Worship the Lord in gladness; come before him with joyous song” (Psalm 100). Perhaps that is why so many synagogues have cantors and choirs that can bring congregants closer to God.
At my synagogue, Congregation Shomrei Emunah in Montclair, we don’t have a cantor or a choir. Instead, we have a band. Yes, a band! In fact, two of them! The Park Street Band (named for our Park Street address) is a grassroots quartet or quintet (depending on who is in town) that performs every second Friday night of the month. I’m the piano player. With Rabbi David Greenstein’s mellifluous voice and the other instruments of the band — the flute, mandolin, bass, and violin, and more — we enhance an already spiritual Kabbalat Shabbat service.
However, it is our multi-generational Simcha Band that has stolen my heart. We debuted on Purim 2010. The eight of us — ranging in age from 10 to 75 years old — banged, pounded, clinked, clanked, and tooted at the mention of Haman’s name. As the little kids marched in the costume parade, our cacophony became music. We played traditional songs about three-cornered hats and a wicked, wicked man. Between chapters of the Megillah, we performed songs about miracles and the joyous month of Adar. We even added a few Israeli folksongs to our playlist.
After our initial Purim performance, the band was invited for repeat appearances and you couldn’t keep us away! My treasure trove of Jewish music, overflowing from my piano bench or crammed into a cabinet in the family room, finally served me well. I became one of several piano players as well as band manager and archivist. Mark, a philosophy professor and professional jazz flutist, became our conductor.
What about our musicians? We’ve watched our 10-year-old saxophone players mature into middle and high school musicians. I confess I had a lump in my throat when the teen “veterans” mentored the new recruits. We were as proud as grandparents when our 10-year-old cellist graduated from playing his child-sized instrument to an adult one.
Occasionally, a retired schoolteacher played violin next to our school-age violinist. Our New York Times journalist and violinist often came directly from work, jumping off the DeCamp Bus and landing in the pit. Our cardiologist/bass fiddle player had two hands on the bass and a third hand on his cell phone in case of an emergency.
When Rob joined our congregation two years ago, he simultaneously joined the Simcha Band. Rob played his great-grandfather’s 100-year-old saxophone, which his mother had played in her high school marching band. He called the sentimental value of his sax “priceless.”
Sylvia, our new trumpet player, picked up her horn for the first time since her husband Mel, also a trumpeter, died five years ago.
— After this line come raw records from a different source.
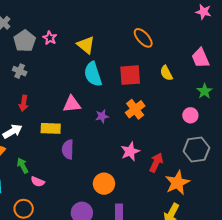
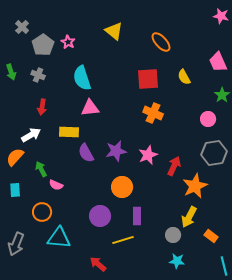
yellow triangle: (86, 45) -> (114, 31), moved
cyan semicircle: (93, 74) -> (82, 78), moved
orange cross: (135, 109) -> (153, 113), turned -30
purple star: (102, 116) -> (116, 151), moved, size x1.5
purple semicircle: (68, 149) -> (86, 153), turned -30

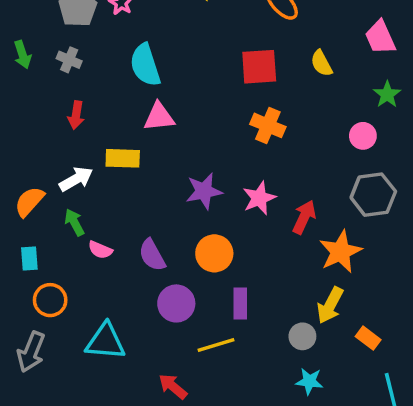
white arrow: (31, 135) -> (76, 179), moved
purple semicircle: (86, 153) -> (152, 255), moved
orange circle: (42, 212) -> (50, 300), moved

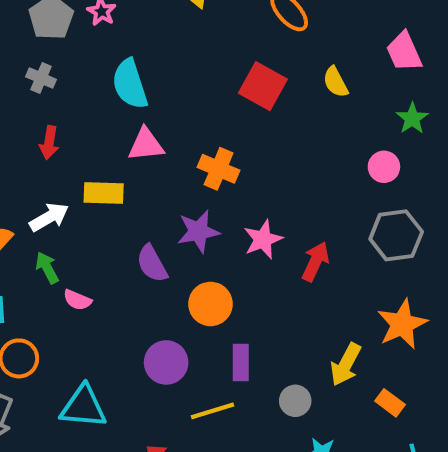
red square: (259, 67) -> (263, 86), turned 33
orange cross: (268, 125) -> (219, 169), moved
orange star: (340, 252) -> (402, 324), moved
purple semicircle: (152, 255) -> (152, 264), moved
gray circle: (302, 336) -> (295, 401), moved

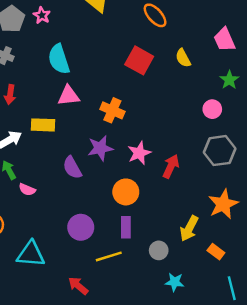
orange circle: (210, 304) -> (126, 192), moved

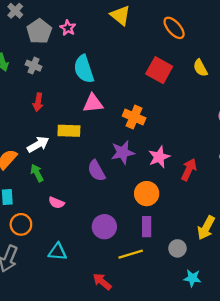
pink semicircle: (27, 190) -> (56, 203), moved
cyan triangle: (31, 254) -> (58, 252), size x0.7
I like to think the allure of the Simcha Band was irresistible. Sylvia got her embouchure back in no time and as a bonus, her daughter, Alice, joined us on the cello.
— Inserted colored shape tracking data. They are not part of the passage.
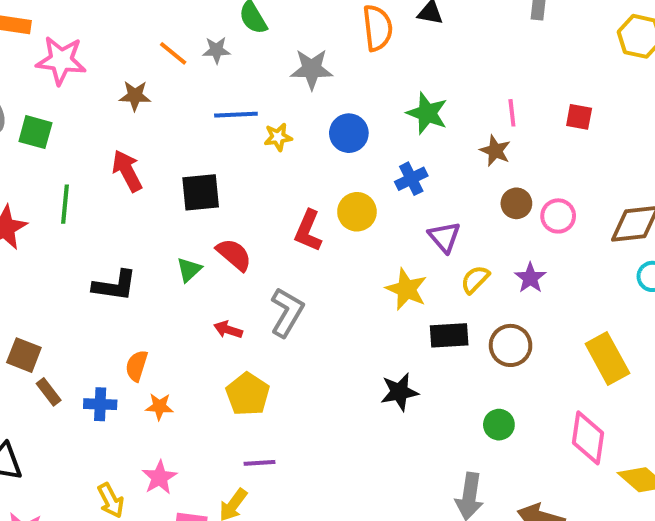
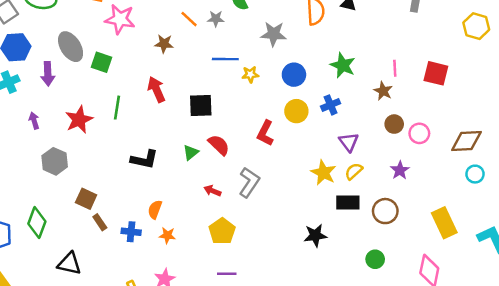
red square: (579, 117) -> (436, 73), size x1.5
yellow circle: (357, 212) -> (296, 111), moved
yellow semicircle: (475, 279) -> (354, 171), moved

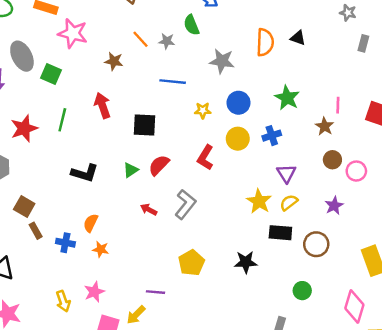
yellow star: (250, 74) -> (203, 110), moved
red semicircle: (219, 145) -> (159, 165), turned -95
yellow pentagon: (222, 231) -> (192, 263), moved

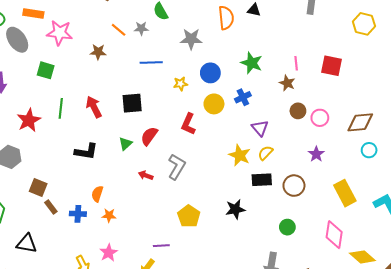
gray ellipse: (22, 56) -> (17, 40), moved
red arrow: (102, 105) -> (94, 107), moved
purple star: (334, 206) -> (316, 154), moved

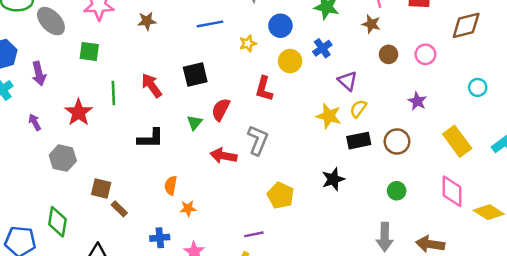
pink circle: (320, 118) -> (425, 54), moved
brown diamond: (360, 122) -> (466, 25), moved
red arrow: (146, 175) -> (224, 156), size x1.5
blue cross: (78, 214) -> (160, 238), moved

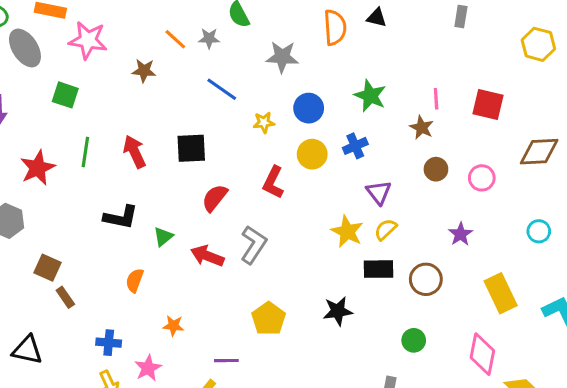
blue line: (210, 24) -> (222, 89), turned 35
green triangle: (195, 122) -> (163, 237), moved
orange star: (188, 208) -> (173, 326), moved

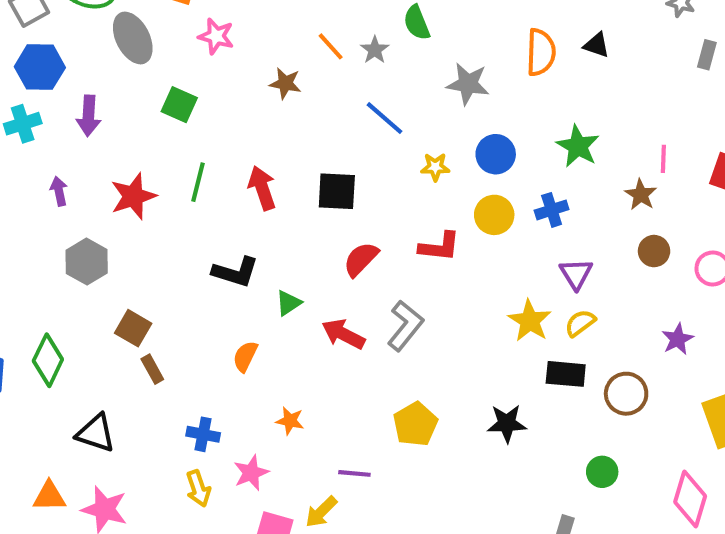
gray star: (209, 38) -> (375, 50), turned 30
pink star: (88, 40) -> (216, 36), size x0.7
red L-shape: (273, 182) -> (439, 247), turned -116

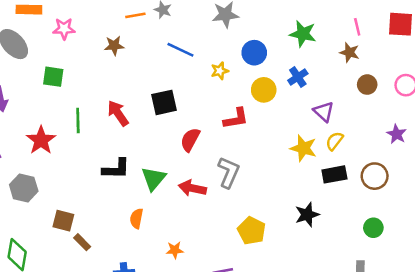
orange line: (331, 46) -> (135, 15), turned -42
green triangle: (288, 303) -> (154, 179), size x1.5

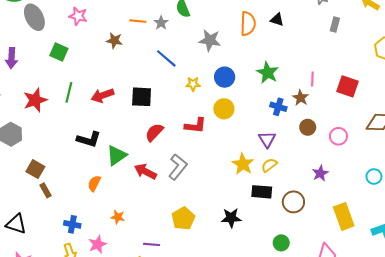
blue cross: (298, 77) -> (278, 107), moved, turned 35
red arrow: (118, 113) -> (103, 95), turned -90

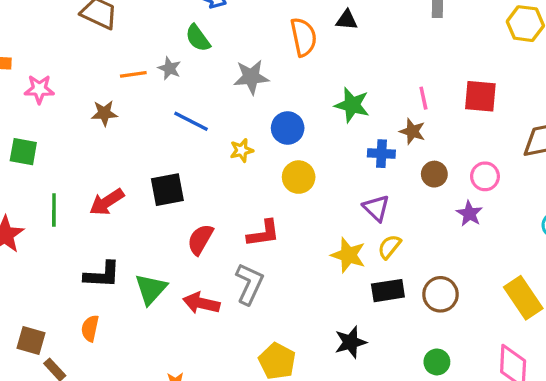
red L-shape: (195, 126) -> (263, 233), moved
purple star: (320, 173) -> (469, 214), moved
orange semicircle: (94, 183) -> (90, 328), moved

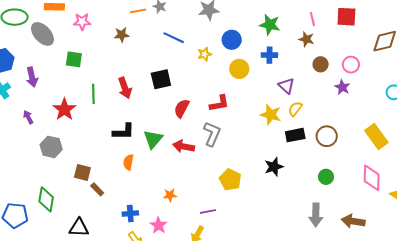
blue cross: (381, 154) -> (269, 55), moved
red arrow: (107, 202) -> (125, 88), turned -75
orange semicircle: (90, 328) -> (128, 162), moved

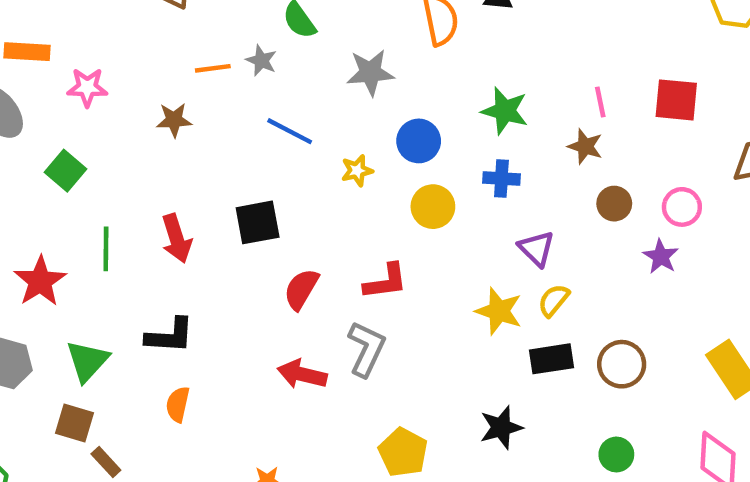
green square: (74, 59) -> (65, 171), turned 30
green triangle: (153, 139) -> (87, 361), moved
New to the synagogue and new to Judaism, Fred decided to take out his gorgeous Italian accordion, buried in his closet for 30-plus years, and learn some holiday songs. At his debut last Chanukah, he sat next to one of our four piano players, who ranged in age from 12 to over 60.
This year’s Chanukah performance on Dec. 9 is rapidly approaching. Sixteen musicians played in last year’s Chanukah band. I know I can’t count on that extraordinary number all the time. Unfortunately, our French horn player has a business trip and one of our saxophone players is singing elsewhere in a choir. Our original drummer is away at college but fortunately, two drummers — a law professor and a tween — will replace him.
The band is ever-changing but I do know the psalmists were right. No matter who is in the band and how many musicians we have, the multi-generational Simcha Band will “Sing to Him a new song; play sweetly with shouts of joy” (Psalm 33).
Merrill Silver of Montclair is an ESL teacher at JVS of MetroWest in East Orange and a B’nei mitzvah tutor at Congregation Shomrei Emunah in Montclair.